Marta no supo cuánto tiempo estuvo ahí parada, al lado del grupo, cambiando la vista de un jugador a otro, tratando de grabarse en las pupilas esa imagen de despreocupación que no era común en la gran ciudad donde vivía, contemplando los detalles de las ropas gastadas de los adolescentes, recordando su infancia como una copia exacta de aquellos juegos en el parque. Se dio cuenta de que había anochecido porque todas las sombras se habían fundido en una sola. Y aunque los niños de bigoticos incipientes seguían su pelea apasionada por las bolas de más colores, Marta supo que el Centro telefónico, donde quiera que estuviera, ya estaba cerrado. Manolo debía estar molestísimo con ella, echando humo por la nariz, bufando como el toro que era cuando ella no hacía lo que él quería.
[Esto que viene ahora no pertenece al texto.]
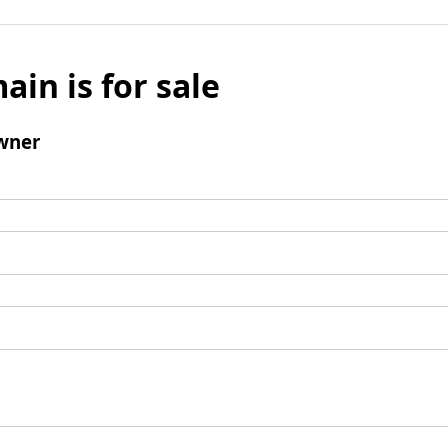
ain is for sale
wner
Pero estaba también demasiado lejos para que su molestia de macho retrógrado pudiera tener algún efecto sobre Marta. Y ella pensó que era mejor así, que en realidad no tenía muchas ganas de hablar con él, que solo quería pensar en su abuela, reencontrar en aquellas calles la memoria de la niña reflaca que había sido y que Santa Clara le devolvía intacta como si fuera una fotografía. Reconocía en cada pared y en cada acera la vida que había abandonado cuando la emigración a New York fue inevitable, y posible, y ella partió con una sola maleta a reunificarse con una madre de la que había heredado el nombre, pero a la que a penas había conocido, aunque el calor de su abuela nunca la dejó extrañar.
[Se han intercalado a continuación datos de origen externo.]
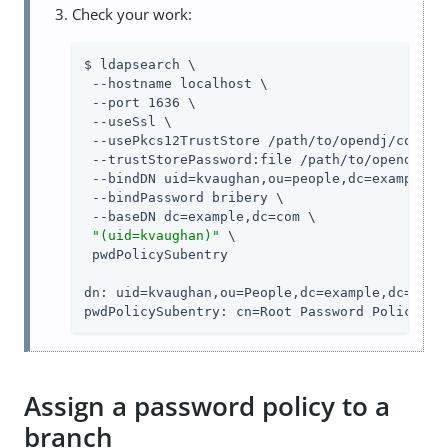
Check your work:
$ ldapsearch \

 --hostname localhost \

 --port 1636 \

 --useSsl \

 --usePkcs12TrustStore 
/path/to/opendj
/config
 --trustStorePassword:file 
/path/to/opendj
/co
 --bindDN uid=kvaughan,ou=people,dc=example,dc
 --bindPassword bribery \

 --baseDN dc=example,dc=com \

"(uid=kvaughan)"
 \

 pwdPolicySubentry

dn: uid=kvaughan,ou=People,dc=example,dc=com

pwdPolicySubentry: cn=Root Password Policy,cn
Assign a password policy to a
branch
Llegó Marta a casa de su prima con paso cansado cuando ya había oscurecido. Ver a Clarita de nuevo le daba una alegría verdadera, como no había sentido hacía tanto. La abuela tenía que ver con todo aquello, había procurado que se encontraran cada tarde de sábado durante toda su infancia y, después, ellas solas se habían encargado de compartir un par de noviecitos, tal como indican las buenas costumbres de provincia. Recordando esas travesuras, las dos mujeres alargaron la jornada. Era cerca de la medianoche cuando se sentaron en el portal de la casa, roncas de risa y recuerdos, a tomarse una taza de café porque Cuba era el único lugar del mundo donde Marta podía tomar café a esas horas sin padecer insomnio. Y ella saboreaba sentirse un poco invencible.

Meciéndose en dos viejos sillones de madera, calmada la algarabía, su prima le corroboró lo que Marta sospechaba, que nadie había visitado la casa de la vieja después de que murió, porque la muy caprichosa había dejado dicho que todo lo tendría que organizar la nieta de New York. La vieja siempre supo que Marta no iba a poder llegar a su velorio, ni a su entierro, porque estaba trancada por culpa de aquel virus que había paralizado al mundo, pero que eventualmente pondría las cosas en su lugar. “Hasta que Marta regrese, esa casa no se abre. Es mi última voluntad”, le dijo la prima que había dicho su abuela un par de horas antes de irse para siempre. Y la voluntad de la abuela era sagrada para toda la familia. “La vieja siempre fue muy fuerte, no era ahora cuando la íbamos a contradecir”, confesó Clarita, con la nariz un poco roja, quizás por su alergia de toda la vida, quizás por el recuerdo redivivo de la matriarca que las había amado tanto y que les había entregado todo, hasta sus nombres.

Después de que se dieron un beso de buenas noches, Marta se había puesto a llorar en la estrecha cama del último cuarto donde dormían siempre las visitas que llegaban a casa de la prima, que antes había sido la casa de su tío. Lloró hasta quedarse dormida, como lo hacía cada noche desde que supo que su abuela había muerto sin que ella pudiera volverla a abrazar. La única diferencia era que esa noche no tenía que esconder sus lágrimas de Manolo, que él no estaba en aquella casa de madera y techo de chapapote para reprocharle no haber superado su duelo. Le parecía increíble que la abuela la conociera tan bien que supiera que prefería llegar sola al Central y sola reencontrarse con su ausencia. Le parecía increíble que su viejita hubiese dejado todo arreglado para que así fuera, que aún estuviera velando por ella.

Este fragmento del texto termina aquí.